The Heller Soleil Royal is an extremely controversial topic in ship modeling circles. We've had several, sometimes rather emotional discussions of it here in the Forum; the longest is this one: /forums/679595/ShowPost.aspx
As will quickly become obvious in that thread, I'm among those who have an extremely low opinion of the kit. But take a look at what others have said about it. It obviously has its admirers - and it's not for me to say what kits a modeler should and shouldn't build. I just think the modeler has a right to go into a project with his/her eyes wide open.
Just about everybody who's tackled the kit agrees on one point, though: the rigging instructions that come with it are a disgrace. As I've noted in that other thread, the people who designed it apparently were enormously talented artisans whose understanding of real seventeenth-century ships was at best extremely sketchy - and the kit shows it. The most glaring example: it provides no means of fastening the yards to the masts.

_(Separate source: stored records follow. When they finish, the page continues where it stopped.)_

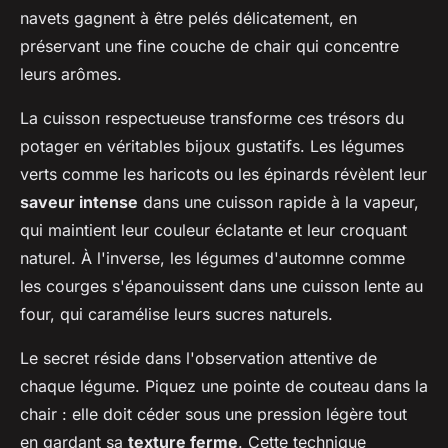
navets gagnent à être pelés délicatement, en
préservant une fine couche de chair qui concentre
leurs arômes.
La cuisson respectueuse transforme ces trésors du
potager en véritables bijoux gustatifs. Les légumes
verts comme les haricots ou les épinards révèlent leur
saveur intense
dans une cuisson rapide à la vapeur,
qui maintient leur couleur éclatante et leur croquant
naturel. À l'inverse, les légumes d'automne comme
les courges s'épanouissent dans une cuisson lente au
four, qui caramélise leurs sucres naturels.
Le secret réside dans l'observation attentive de
chaque légume. Piquez une pointe de couteau dans la
chair : elle doit céder sous une pression légère tout
en gardant sa
texture ferme
. Cette technique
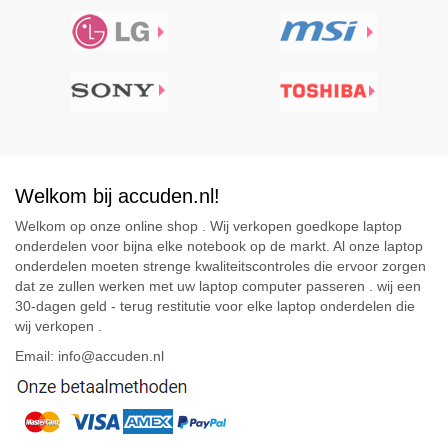
Welkom bij accuden.nl!
Welkom op onze online shop . Wij verkopen goedkope laptop
onderdelen voor bijna elke notebook op de markt. Al onze laptop
onderdelen moeten strenge kwaliteitscontroles die ervoor zorgen
dat ze zullen werken met uw laptop computer passeren . wij een
30-dagen geld - terug restitutie voor elke laptop onderdelen die
wij verkopen .
Email: info@accuden.nl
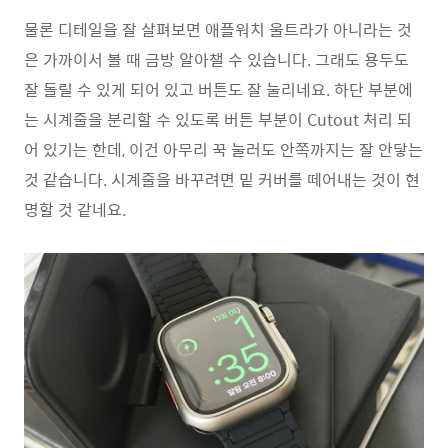
물론 디테일을 잘 살펴보면 애플워치 울트라가 아니라는 것
은 가까이서 볼 때 금방 알아챌 수 있습니다. 그래도 용두도
잘 돌릴 수 있게 되어 있고 버튼도 잘 눌리네요. 하단 부분에
는 시계줄을 분리할 수 있도록 버튼 부분이 Cutout 처리 되
어 있기는 한데, 이건 아무리 꾹 눌러도 안쪽까지는 잘 안닿는
것 같습니다. 시계줄을 바꾸려면 밑 커버를 떼어내는 것이 현
명할 것 같네요.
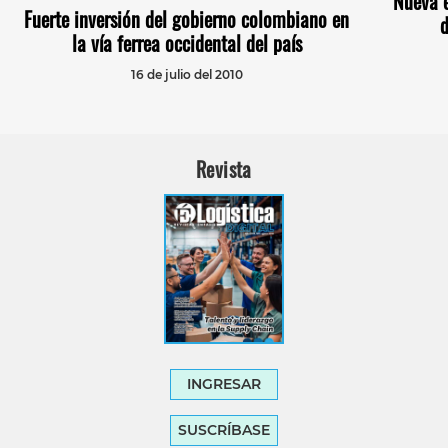
Nueva e
Fuerte inversión del gobierno colombiano en
la vía ferrea occidental del país
16 de julio del 2010
Revista
INGRESAR
SUSCRÍBASE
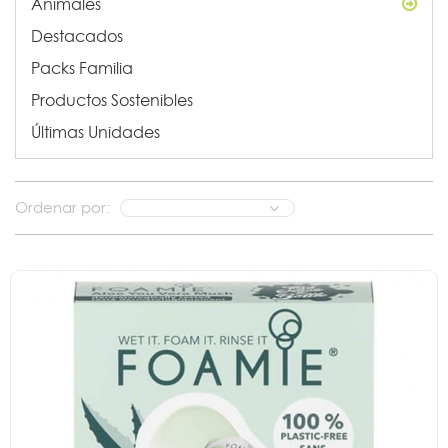
Animales
Destacados
Packs Familia
Productos Sostenibles
Últimas Unidades
Ordenar por:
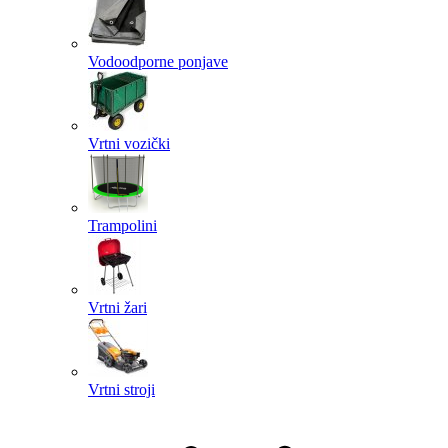
Vodoodporne ponjave
Vrtni vozički
Trampolini
Vrtni žari
Vrtni stroji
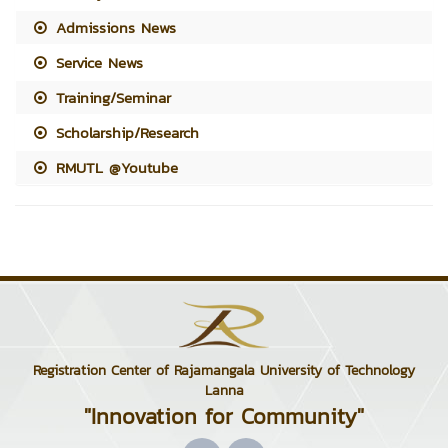
Admissions News
Service News
Training/Seminar
Scholarship/Research
RMUTL @Youtube
Registration Center of Rajamangala University of Technology
Lanna
"Innovation for Community"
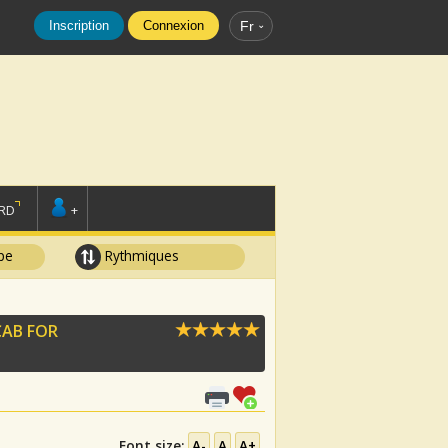
Inscription
Connexion
Fr
RD
+
pe
Rythmiques
CAB FOR
Font size:
A-
A
A+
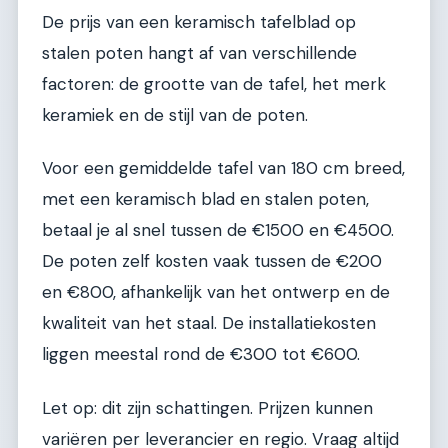
De prijs van een keramisch tafelblad op
stalen poten hangt af van verschillende
factoren: de grootte van de tafel, het merk
keramiek en de stijl van de poten.
Voor een gemiddelde tafel van 180 cm breed,
met een keramisch blad en stalen poten,
betaal je al snel tussen de €1500 en €4500.
De poten zelf kosten vaak tussen de €200
en €800, afhankelijk van het ontwerp en de
kwaliteit van het staal. De installatiekosten
liggen meestal rond de €300 tot €600.
Let op: dit zijn schattingen. Prijzen kunnen
variëren per leverancier en regio. Vraag altijd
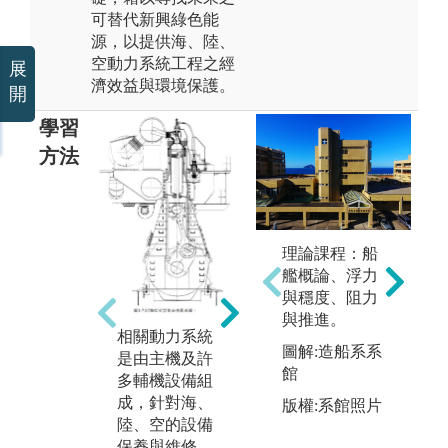
可替代新興綠色能
源，以提供海、陸、
空動力系統工程之經
展
濟效益與環境保護。
開
學習
方法
d
理論課程：船
d
艦概論、浮力
s
與穩度、阻力
實
s
3D設計、CAE
與推進。
設
相關動力系統
模擬分析、CF
圖
圖解:造船系系
保
是由主機及許
D模擬分析軟
館
際
多輔機設備組
體運用:現今
備
成，針對海、
版權:系館照片
海、陸、空的
件
陸、空的設備
的設備系統中
保養與維修，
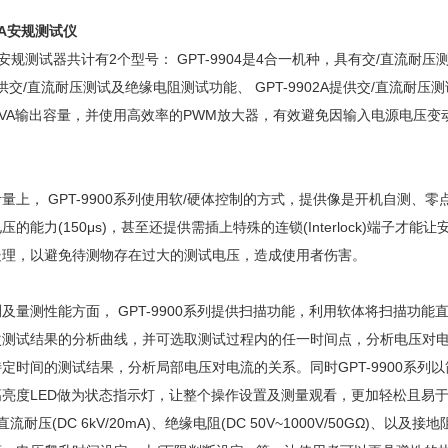
01A安规测试仪
系列安规测试器共计有2个型号： GPT-9904是4合一机种，具有交/直流耐
3A提供交/直流耐压测试及绝缘电阻测试功能、 GPT-9902A提供交/直流耐
0VA输出容量，并使用高效率的PWM放大器，有效避免因输入电源电压
。
量上， GPT-9900系列使用软/硬体控制的方式，提供像是开机自测、
压的能力(150μs)，甚至还提供需插上特殊的连锁(Interlock)端
处理，以避免待测物存在过大的测试电压，造成使用者伤害。
及量测性能方面， GPT-9900系列提供扫描功能，利用软体将扫描功
测试结果的分析曲线，并可选取测试过程内的任一时间点，分析电压对电流
定时间的测试结果，分析局部电压对电流的关系。同时GPT-9900系列
亮度LED做为状态指示灯，让整个操作设置及测量观看，更加轻松且易于
)、直流耐压(DC 6kV/20mA)、绝缘电阻(DC 50V~1000V/50GΩ)、以及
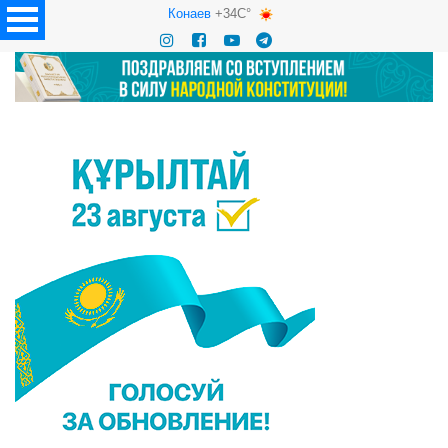
Конаев
+34C°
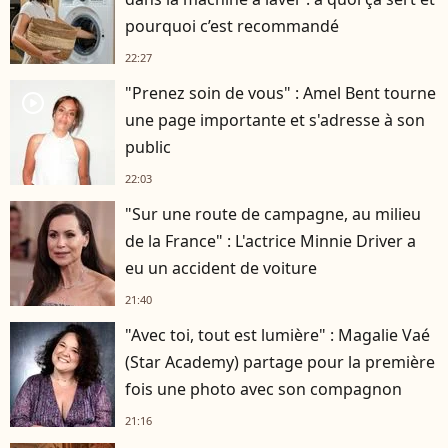
pourquoi c’est recommandé
22:27
"Prenez soin de vous" : Amel Bent tourne
player2
une page importante et s'adresse à son
public
22:03
"Sur une route de campagne, au milieu
de la France" : L'actrice Minnie Driver a
eu un accident de voiture
21:40
"Avec toi, tout est lumière" : Magalie Vaé
(Star Academy) partage pour la première
fois une photo avec son compagnon
21:16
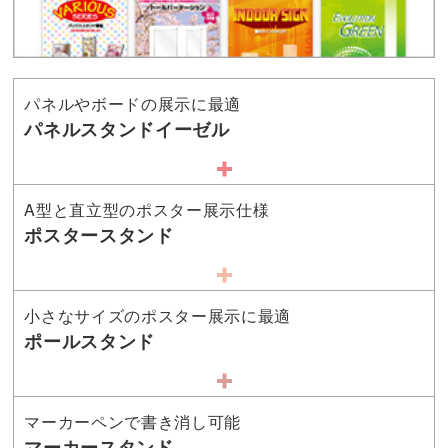
パネルやボードの展示に最適
パネルスタンドイーゼル
A型と直立型のポスター展示仕様
ポスタースタンド
小さなサイズのポスター展示に最適
ポールスタンド
マーカーペンで書き消し可能
マーカースタンド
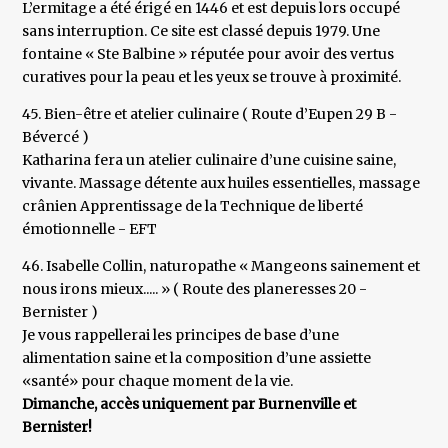
L’ermitage a été érigé en 1446 et est depuis lors occupé
sans interruption. Ce site est classé depuis 1979. Une
fontaine « Ste Balbine » réputée pour avoir des vertus
curatives pour la peau et les yeux se trouve à proximité.
45. Bien-être et atelier culinaire ( Route d’Eupen 29 B -
Bévercé )
Katharina fera un atelier culinaire d’une cuisine saine,
vivante. Massage détente aux huiles essentielles, massage
crânien Apprentissage de la Technique de liberté
émotionnelle - EFT
46. Isabelle Collin, naturopathe « Mangeons sainement et
nous irons mieux..... » ( Route des planeresses 20 -
Bernister )
Je vous rappellerai les principes de base d’une
alimentation saine et la composition d’une assiette
«santé» pour chaque moment de la vie.
Dimanche, accès uniquement par Burnenville et
Bernister!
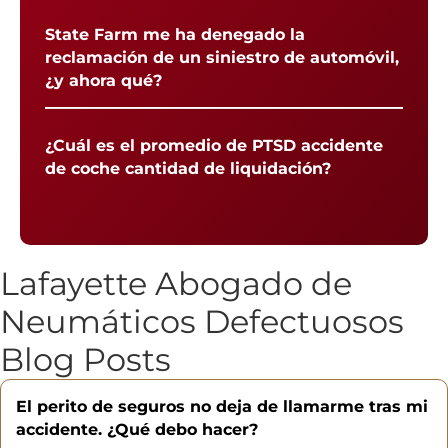
State Farm me ha denegado la
reclamación de un siniestro de automóvil,
¿y ahora qué?
¿Cuál es el promedio de PTSD accidente
de coche cantidad de liquidación?
Lafayette Abogado de
Neumáticos Defectuosos
Blog Posts
El perito de seguros no deja de llamarme tras mi
accidente. ¿Qué debo hacer?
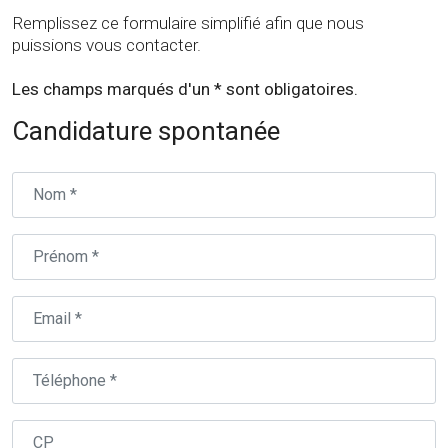
Remplissez ce formulaire simplifié afin que nous
puissions vous contacter.
Les champs marqués d'un * sont obligatoires.
Candidature spontanée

Fortunately help is available elsewhere. Anybody undertaking this kit - or any other seventeenth-century warship modeling project - would be extremely well advised to acquire a copy of Dr. R.C. Anderson's book, The Rigging of Ships in the Days of the Spritsail Topmast. The rather arcane-sounding title notwithstanding, it's a step-by-step guide to rigging a ship model - with notes about the variations in practice from decade to decade and from country to country. The book was originally published in the 1920s, and the modeling hints in it are sometimes a little dated. (And Dr. Anderson, obviously, never heard of a plastic kit.) But the information about how rigging works is just as valid now as it ever was.
The book is available in a very reasonably-priced paperback edition; sources include Model Expo, Amazon, and Barnes and Noble. I picked up a used copy a year or so ago for about eight dollars. That's money very well spent.
Hope that helps a little. Good luck.
Youth, talent, hard work, and enthusiasm are no match for old age and treachery.